■ Task to complete
In the records, find each line where "اللغة" occurs, and copy it.

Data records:
══════════════════════════════

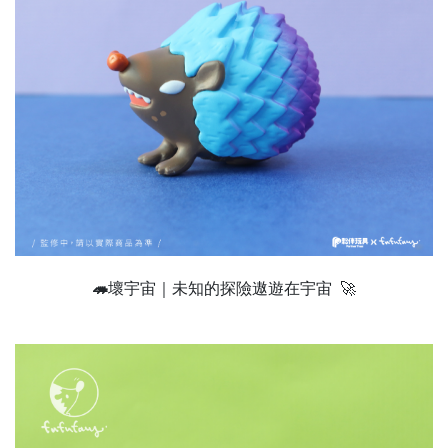
🦔
壞宇宙｜未知的探險遨遊在宇宙 🚀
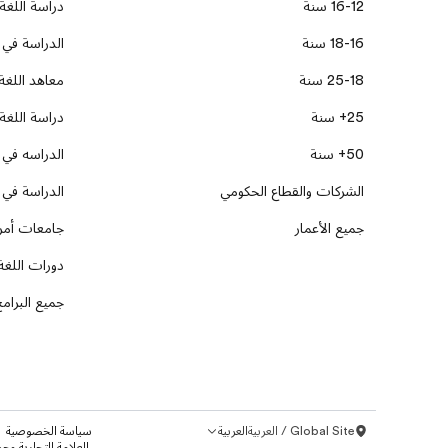
16-12 سنة
دراسة اللغة 
18-16 سنة
الدراسة في أ
25-18 سنة
معاهد اللغة 
25+ سنة
دراسة اللغة 
50+ سنة
الدراسه في 
الشركات والقطاع الحكومي
الدراسة في 
جميع الأعمار
جامعات أمري
دورات اللغة 
جميع البرام
Global Site / العربية
العربية
سياسة الخصوصية
.العلامة التجارية وجميع الحقوق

══════════════════════════════

■ Answer
دراسة اللغة 
معاهد اللغة 
دراسة اللغة 
دورات اللغة 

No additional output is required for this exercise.